Aside from the issues with the saturated fat, coconut oil is actually very good for you - it's a wonderful moisturiser, and is also an anti-fungal, anti-viral and anti-bacterial agent, meaning it can assist in fighting infections.  I can certainly say that it's great for soothing irritated skin and dry patches - I've been using a little, when my hands feel sore, and it's really helped them.

There is a lot of debate about whether "virgin" coconut oil is more superior than other kinds, but I am not sure how much attention to pay to this.  The kind that we have in our kitchen is "virgin" because that is the only brand we have been able to find at our supermarket, though I have found a good version on Amazon (also "virgin", that I will order when we need some more, as it is cheaper).  It comes in a small pot, and is solid, not liquid.  At higher temperatures, it melts - more easily than butter, and it doesn't matter if it melts and then becomes solid again.  

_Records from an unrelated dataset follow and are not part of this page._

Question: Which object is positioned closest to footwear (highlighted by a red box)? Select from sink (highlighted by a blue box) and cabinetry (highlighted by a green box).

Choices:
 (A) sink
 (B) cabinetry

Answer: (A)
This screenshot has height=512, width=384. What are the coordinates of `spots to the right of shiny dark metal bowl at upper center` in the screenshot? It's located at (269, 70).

One of our concerns when we decided to try it was that the coconut oil would alter the taste of our food.  So far, we have found this to be the case only minimally - I made a veggie chilli last week, that had a slightly sweeter taste, we thought, than it did ordinarily.  Other dishes I have cooked using the oil, seem to be unchanged.  However, I have noticed that bread baked with coconut oil is much denser and moister than loaves baked without it.  This isn't really a problem, although I personally prefer bread that is a little lighter in texture.  The rest of the family haven't noticed though.  

I wasn't sure exactly how much oil to use, since in our cool climate, it is very solid in its jar!  But I am reckoning on about 1 teaspoon of solid oil per tablespoon of liquid oil, and so far that seems to be a reasonable estimation.  

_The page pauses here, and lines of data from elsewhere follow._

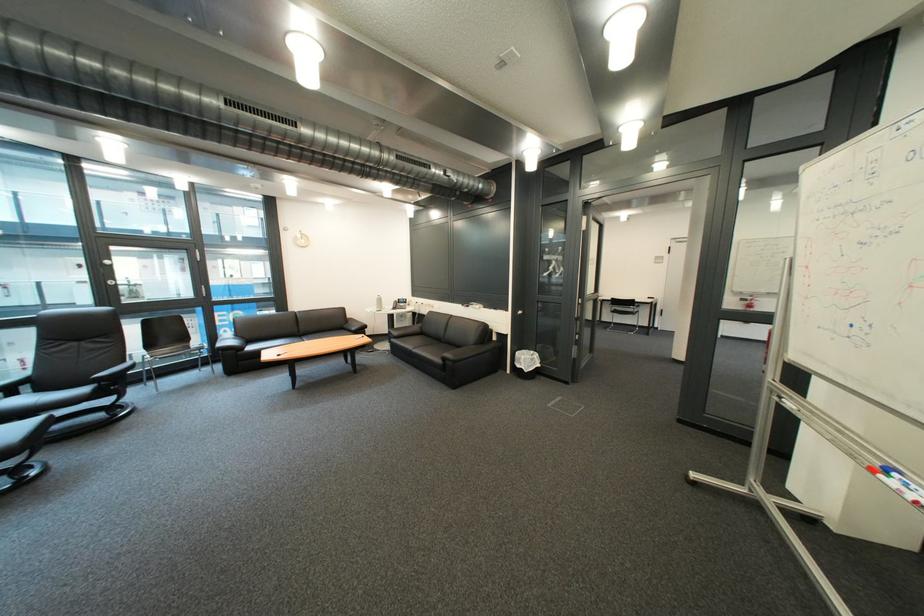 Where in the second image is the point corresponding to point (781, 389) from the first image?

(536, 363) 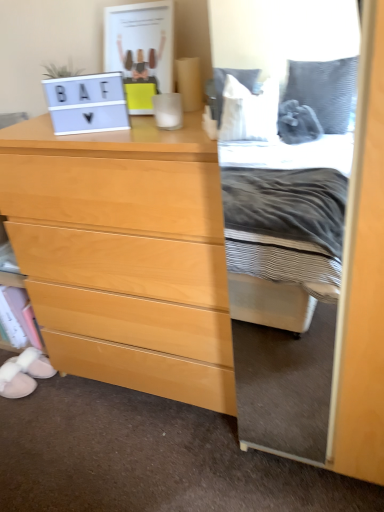 Locate an element on the screen. The height and width of the screenshot is (512, 384). free space in front of white fluffy slippers at lower left, acting as the 2th shoe starting from the front is located at coordinates (33, 403). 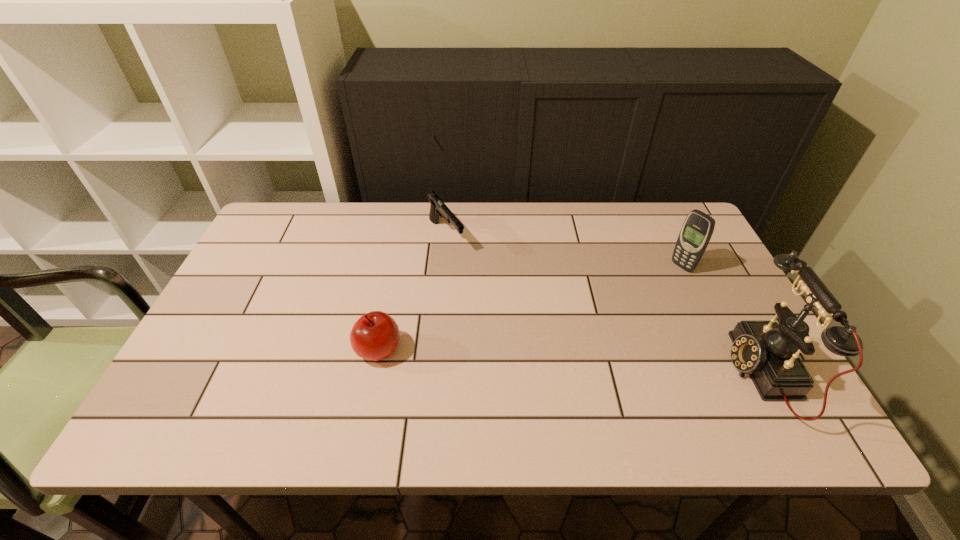 The width and height of the screenshot is (960, 540). In order to click on free spot between the telephone and the apple in this screenshot , I will do `click(571, 361)`.

This screenshot has height=540, width=960. I want to click on free spot between the leftmost object and the second farthest object, so click(531, 308).

The image size is (960, 540). Identify the location of vacant area that lies between the second farthest object and the farthest object. (564, 251).

Where is `free spot between the tallest object and the second object from left to right`? This screenshot has height=540, width=960. free spot between the tallest object and the second object from left to right is located at coordinates (604, 304).

Where is `free space between the apple and the gun`? The height and width of the screenshot is (540, 960). free space between the apple and the gun is located at coordinates (413, 293).

This screenshot has height=540, width=960. What are the coordinates of `vacant region between the tallest object and the leftmost object` in the screenshot? It's located at (571, 361).

This screenshot has width=960, height=540. I want to click on vacant area between the gun and the second farthest object, so click(564, 251).

Image resolution: width=960 pixels, height=540 pixels. I want to click on free area in between the leftmost object and the tallest object, so click(x=571, y=361).

This screenshot has width=960, height=540. I want to click on object that can be found as the third closest to the farthest object, so click(768, 351).

Choose which object is the second nearest neighbor to the apple. Please provide its 2D coordinates. Your answer should be formatted as a tuple, i.e. [(x, y)], where the tuple contains the x and y coordinates of a point satisfying the conditions above.

[(697, 229)] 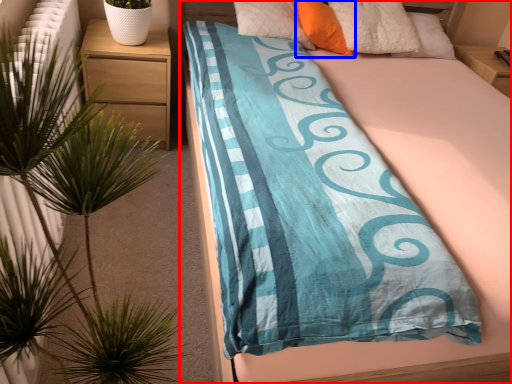 Question: Which object is further to the camera taking this photo, bed (highlighted by a red box) or pillow (highlighted by a blue box)?

Choices:
 (A) bed
 (B) pillow

Answer: (B) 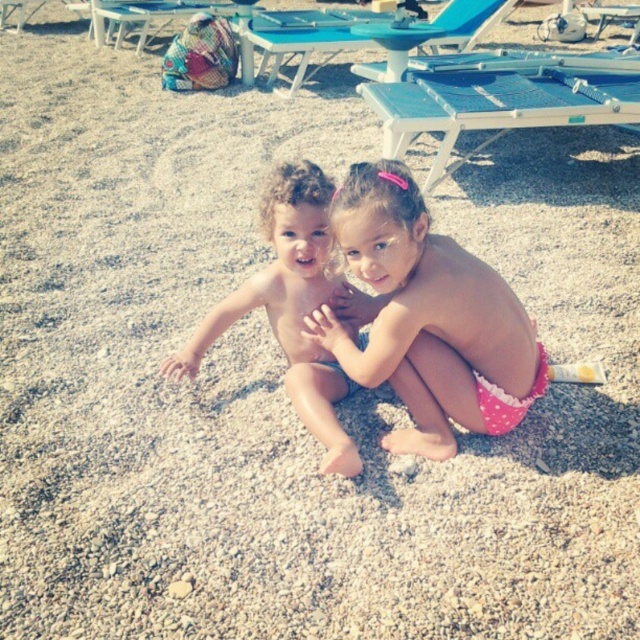 You are a lifeguard standing at the pink polka dot swimsuit at center. You need to retrieve the multicolored woven bag at upper left to get your keys. Considering the beach terrain, can you walk directly to the bag without any obstacles?

The distance between the pink polka dot swimsuit at center and the multicolored woven bag at upper left is 8.06 meters. Since the beach terrain is pebbled and there are blue sun loungers in the background, you may encounter obstacles like the sun loungers or the bag being elevated, so you might need to navigate around them.

You are a photographer taking a picture of the two children at the beach. You notice the pink polka dot swimsuit at center and the smooth skin children at center. Which object is shorter in height?

The pink polka dot swimsuit at center is not as tall as the smooth skin children at center, so the pink polka dot swimsuit at center is shorter in height.

You are a photographer trying to capture a candid shot of the smooth skin children at center and the multicolored woven bag at upper left. Since you want to ensure both are in focus, which object should you adjust your camera focus on first considering their sizes?

The smooth skin children at center has a smaller size compared to the multicolored woven bag at upper left. To ensure both are in focus, you should focus on the smaller object first, which is the smooth skin children at center, as it requires more precise focus due to its smaller size. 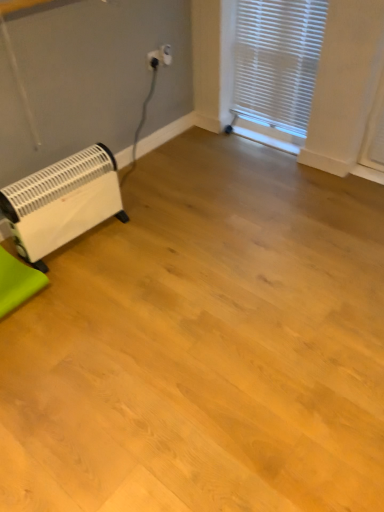 This screenshot has height=512, width=384. What are the coordinates of `free space in front of white plastic heater at lower left` in the screenshot? It's located at [93, 290]. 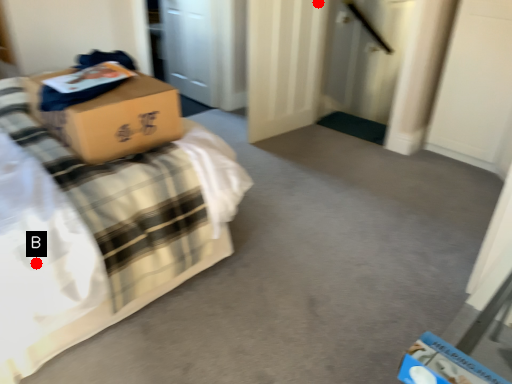 Question: Two points are circled on the image, labeled by A and B beside each circle. Which point is further to the camera?

Choices:
 (A) A is further
 (B) B is further

Answer: (A) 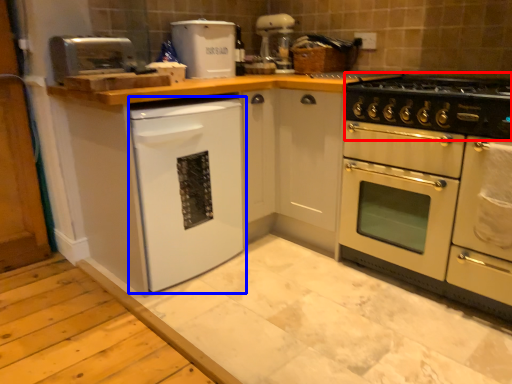 Question: Which object appears closest to the camera in this image, gas stove (highlighted by a red box) or dish washer (highlighted by a blue box)?

Choices:
 (A) gas stove
 (B) dish washer

Answer: (A) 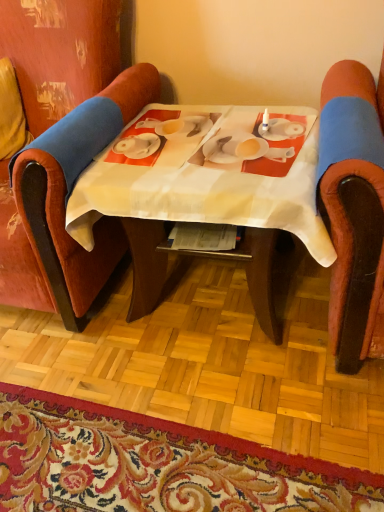 Question: Visually, is velvet red chair at left, acting as the second chair starting from the right, positioned to the left or to the right of white fabric table at center?

Choices:
 (A) left
 (B) right

Answer: (A)

Question: Do you think velvet red chair at left, which is the first chair in left-to-right order, is within white fabric table at center, or outside of it?

Choices:
 (A) inside
 (B) outside

Answer: (B)

Question: Considering the real-world distances, which object is closest to the white fabric table at center?

Choices:
 (A) carpet with floral pattern at lower center
 (B) velvet red chair at left, which is the first chair in left-to-right order
 (C) velvet-like orange chair at right, which is the first chair in right-to-left order

Answer: (C)

Question: Which is farther from the white fabric table at center?

Choices:
 (A) velvet red chair at left, which is the first chair in left-to-right order
 (B) velvet-like orange chair at right, which is the first chair in right-to-left order
 (C) carpet with floral pattern at lower center

Answer: (C) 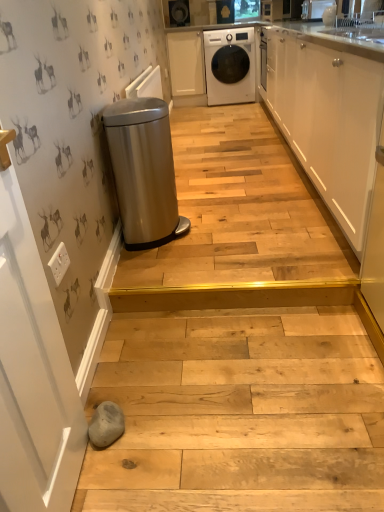 Question: Is white glossy vase at upper center situated inside stainless steel trash can at left or outside?

Choices:
 (A) outside
 (B) inside

Answer: (A)

Question: Considering the positions of white glossy vase at upper center and stainless steel trash can at left in the image, is white glossy vase at upper center taller or shorter than stainless steel trash can at left?

Choices:
 (A) tall
 (B) short

Answer: (B)

Question: Which of these objects is positioned farthest from the white glossy vase at upper center?

Choices:
 (A) white glossy cabinet at upper right, arranged as the second cabinetry when viewed from the top
 (B) stainless steel trash can at left
 (C) white glossy washing machine at upper center
 (D) white matte cabinet at center, the first cabinetry when ordered from back to front

Answer: (B)

Question: Which of these objects is positioned farthest from the white glossy vase at upper center?

Choices:
 (A) white matte cabinet at center, the 2th cabinetry from the front
 (B) white glossy cabinet at upper right, arranged as the second cabinetry when viewed from the top
 (C) stainless steel trash can at left
 (D) white glossy washing machine at upper center

Answer: (C)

There are probably quite a lot of people who will still hesitate to use coconut oil despite all the research that points towards it actually being a "superfood" rather than an unhealthy trans-fat.  I must admit I was still a little sceptical, but as Papa Bear pointed out, we often eat meals that don't have any fat in them at all - and when we do, I always use it sparingly.  We don't generally eat desserts, which cuts down on the amount of fat we eat, and in fact humans should eat some fat as part of their diet - and there is even a belief by some, such as is expressed in this book (which I have read, but no longer own, as we didn't really enjoy the recipes that I tried from it), that eating a diet high in fat isn't as unhealthy as was once thought.  In our home the jury's still out on this - but we do feel that the coconut oil is worth sticking with - if only because it tastes great - and smells amazing!